“Art is made to distract but also to enrich us…”
Paul Zimmerman in conversation with Daniel René
Paul Zimmerman: Wood is your preferred material. Why is it important?
Daniel René: The philosophy of my technique is to give a second life to old woods that otherwise would eventually rot on the soil or be burned in a fireplace, revealing the richness of the particular colors that age has given them.
PZ: How do you find balance between natural and artificial?
DR: Everything in my pictures is natural: wood, bark, leaves, leather… except gold leaves, I use nothing that has been manufactured.
PZ: Your pieces have a meditative quality. Is there a spiritual aspect to your work?
DR: It is simply the result of my inspiration: I never begin a picture with a “meditative” intention. If my pictures cause meditation, it means that I have reached my goal : to touch a soul and make it react and think…
PZ: How would you describe yourself as an artist?

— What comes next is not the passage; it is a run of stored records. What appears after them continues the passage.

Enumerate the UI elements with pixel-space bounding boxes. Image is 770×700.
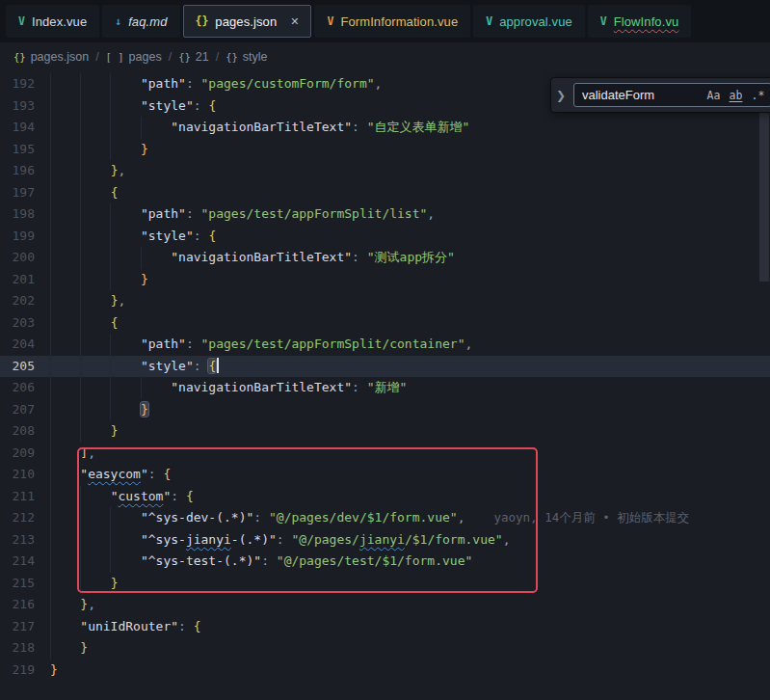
toggle-replace-chevron-icon[interactable]: ❯ bbox=[556, 89, 568, 102]
code-text: "^sys-jianyi-(.*)": "@/pages/jianyi/$1/f… bbox=[50, 529, 770, 552]
code-line[interactable]: 213 "^sys-jianyi-(.*)": "@/pages/jianyi/… bbox=[0, 529, 770, 552]
code-text: "navigationBarTitleText": "测试app拆分" bbox=[50, 247, 770, 269]
code-line[interactable]: 205 "style": { bbox=[0, 356, 770, 378]
breadcrumb-item-pages-json[interactable]: {}pages.json bbox=[13, 50, 89, 64]
line-number[interactable]: 198 bbox=[0, 203, 50, 226]
line-number[interactable]: 208 bbox=[0, 420, 50, 443]
code-line[interactable]: 197 { bbox=[0, 182, 770, 204]
code-token: : bbox=[253, 510, 269, 525]
match-case-toggle[interactable]: Aa bbox=[704, 85, 724, 105]
editor[interactable]: 192 "path": "pages/customForm/form",193 … bbox=[0, 71, 770, 700]
line-number[interactable]: 193 bbox=[0, 95, 50, 118]
code-line[interactable]: 196 }, bbox=[0, 160, 770, 182]
code-line[interactable]: 215 } bbox=[0, 573, 770, 595]
code-token: "navigationBarTitleText" bbox=[171, 250, 352, 264]
line-number[interactable]: 216 bbox=[0, 594, 50, 616]
line-number[interactable]: 213 bbox=[0, 529, 50, 552]
line-number[interactable]: 192 bbox=[0, 73, 50, 95]
breadcrumb-label: style bbox=[243, 50, 268, 64]
code-line[interactable]: 200 "navigationBarTitleText": "测试app拆分" bbox=[0, 247, 770, 269]
code-token: "navigationBarTitleText" bbox=[171, 120, 352, 134]
code-line[interactable]: 218 } bbox=[0, 637, 770, 660]
code-token: , bbox=[458, 510, 465, 525]
breadcrumb-item-style[interactable]: {}style bbox=[226, 50, 267, 64]
line-number[interactable]: 195 bbox=[0, 139, 50, 161]
code-text: "navigationBarTitleText": "自定义表单新增" bbox=[50, 117, 770, 139]
code-line[interactable]: 194 "navigationBarTitleText": "自定义表单新增" bbox=[0, 117, 770, 139]
code-token bbox=[50, 98, 141, 113]
find-input[interactable]: validateForm Aaab.* bbox=[573, 83, 770, 107]
line-number[interactable]: 199 bbox=[0, 226, 50, 248]
tab-forminformation-vue[interactable]: VFormInformation.vue bbox=[314, 5, 470, 38]
line-number[interactable]: 206 bbox=[0, 377, 50, 399]
tab-pages-json[interactable]: {}pages.json✕ bbox=[183, 5, 312, 38]
line-number[interactable]: 215 bbox=[0, 573, 50, 595]
line-number[interactable]: 197 bbox=[0, 182, 50, 204]
breadcrumb-item-pages[interactable]: [ ]pages bbox=[106, 50, 162, 64]
code-line[interactable]: 203 { bbox=[0, 312, 770, 335]
indent-guide bbox=[50, 637, 51, 660]
line-number[interactable]: 202 bbox=[0, 290, 50, 312]
line-number[interactable]: 203 bbox=[0, 312, 50, 335]
code-text: "path": "pages/test/appFormSplit/list", bbox=[50, 203, 770, 226]
line-number[interactable]: 209 bbox=[0, 443, 50, 465]
indent-guide bbox=[80, 160, 81, 182]
line-number[interactable]: 196 bbox=[0, 160, 50, 182]
code-token: "新增" bbox=[367, 380, 408, 394]
line-number[interactable]: 207 bbox=[0, 399, 50, 421]
code-line[interactable]: 216 }, bbox=[0, 594, 770, 616]
line-number[interactable]: 201 bbox=[0, 269, 50, 291]
close-tab-icon[interactable]: ✕ bbox=[290, 15, 299, 28]
code-token: : bbox=[186, 76, 201, 91]
line-number[interactable]: 200 bbox=[0, 247, 50, 269]
code-text: "navigationBarTitleText": "新增" bbox=[50, 377, 770, 399]
regex-toggle[interactable]: .* bbox=[748, 85, 768, 105]
code-line[interactable]: 212 "^sys-dev-(.*)": "@/pages/dev/$1/for… bbox=[0, 507, 770, 529]
code-token: jianyi bbox=[186, 532, 231, 547]
code-line[interactable]: 198 "path": "pages/test/appFormSplit/lis… bbox=[0, 203, 770, 226]
breadcrumb-item-21[interactable]: {}21 bbox=[178, 50, 209, 64]
code-line[interactable]: 217 "uniIdRouter": { bbox=[0, 616, 770, 638]
indent-guide bbox=[110, 139, 111, 161]
line-number[interactable]: 194 bbox=[0, 117, 50, 139]
line-number[interactable]: 204 bbox=[0, 334, 50, 356]
line-number[interactable]: 210 bbox=[0, 464, 50, 486]
code-token: "^sys-test-(.*)" bbox=[141, 553, 261, 568]
code-line[interactable]: 214 "^sys-test-(.*)": "@/pages/test/$1/f… bbox=[0, 551, 770, 573]
tab-approval-vue[interactable]: Vapproval.vue bbox=[473, 5, 585, 38]
line-number[interactable]: 211 bbox=[0, 486, 50, 508]
code-text: "^sys-test-(.*)": "@/pages/test/$1/form.… bbox=[50, 551, 770, 573]
code-line[interactable]: 207 } bbox=[0, 399, 770, 421]
code-line[interactable]: 201 } bbox=[0, 269, 770, 291]
code-text: "style": { bbox=[50, 226, 770, 248]
code-line[interactable]: 209 ], bbox=[0, 443, 770, 465]
code-token: : bbox=[194, 359, 209, 373]
line-number[interactable]: 217 bbox=[0, 616, 50, 638]
code-token: "path" bbox=[141, 206, 186, 221]
line-number[interactable]: 212 bbox=[0, 507, 50, 529]
code-token: "path" bbox=[141, 337, 186, 351]
line-number[interactable]: 205 bbox=[0, 356, 50, 378]
line-number[interactable]: 214 bbox=[0, 551, 50, 573]
code-line[interactable]: 202 }, bbox=[0, 290, 770, 312]
whole-word-toggle[interactable]: ab bbox=[726, 85, 746, 105]
code-line[interactable]: 195 } bbox=[0, 139, 770, 161]
code-token: , bbox=[503, 532, 511, 547]
tab-label: FlowInfo.vu bbox=[614, 14, 679, 29]
line-number[interactable]: 218 bbox=[0, 637, 50, 660]
tab-flowinfo-vu[interactable]: VFlowInfo.vu bbox=[588, 5, 692, 38]
code-line[interactable]: 206 "navigationBarTitleText": "新增" bbox=[0, 377, 770, 399]
tab-faq-md[interactable]: ↓faq.md bbox=[102, 5, 179, 38]
code-line[interactable]: 219} bbox=[0, 660, 770, 682]
tab-index-vue[interactable]: VIndex.vue bbox=[6, 5, 99, 38]
scrollbar[interactable] bbox=[758, 71, 770, 700]
code-line[interactable]: 199 "style": { bbox=[0, 226, 770, 248]
code-line[interactable]: 208 } bbox=[0, 420, 770, 443]
indent-guide bbox=[110, 399, 111, 421]
code-line[interactable]: 210 "easycom": { bbox=[0, 464, 770, 486]
tab-label: FormInformation.vue bbox=[340, 14, 458, 29]
code-line[interactable]: 211 "custom": { bbox=[0, 486, 770, 508]
code-line[interactable]: 204 "path": "pages/test/appFormSplit/con… bbox=[0, 334, 770, 356]
indent-guide bbox=[80, 573, 81, 595]
line-number[interactable]: 219 bbox=[0, 660, 50, 682]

DR: I didn’t become an artist, I was born one: I began drawing at the age of 5, I learned music at 7 (I since have become a composer), I practice photography since the age of 20 and end grain wood technique since the age of 30. I have always been creatins something in my life…
PZ: How do you find ideas for new pieces?
DR: I often begin a picture with no idea of what I am going to create; I am guided by the pieces of wood I lay on my table: such piece “calls” another one and so on. For only few pictures, I had an idea in mind and drew a plan.
PZ: Which artists do you most identify with?
DR: I know no other “end grain wooder” like me in the world (I mean working precisely with my technique) but I like painters and sculptors who work also on imagination: Pierre Matter, Bernard Fièvre…
PZ: What is the role of art in our society?
DR: Art is made to distract but also to enrich us through meditation and exchange with other people.
PZ: Do you want your work to impact viewers in a particular way?
DR: I have a very personal principle: a creation becomes an artwork when it allows two souls, the one of the artist and the one of the viewer, to meet and make love in the narrow but uplifting frame of of the work… In that sense, I have had 3 times the privilege of seing ladies crying in front of my pictures…
PZ: What are you working on now?
DR: I am presently working on a picture the center of which will be constitued of a knot of roots that has precisely the shape and the size of a human heart.
PZ: How does the pandemic influence your work and sensibility?
DR: During the first lockdown in France, I made (for fun) a picture called “viral attack” but except exhibitions cancellations, the pandemic has no influence on me: my world of imagination is not on this planet.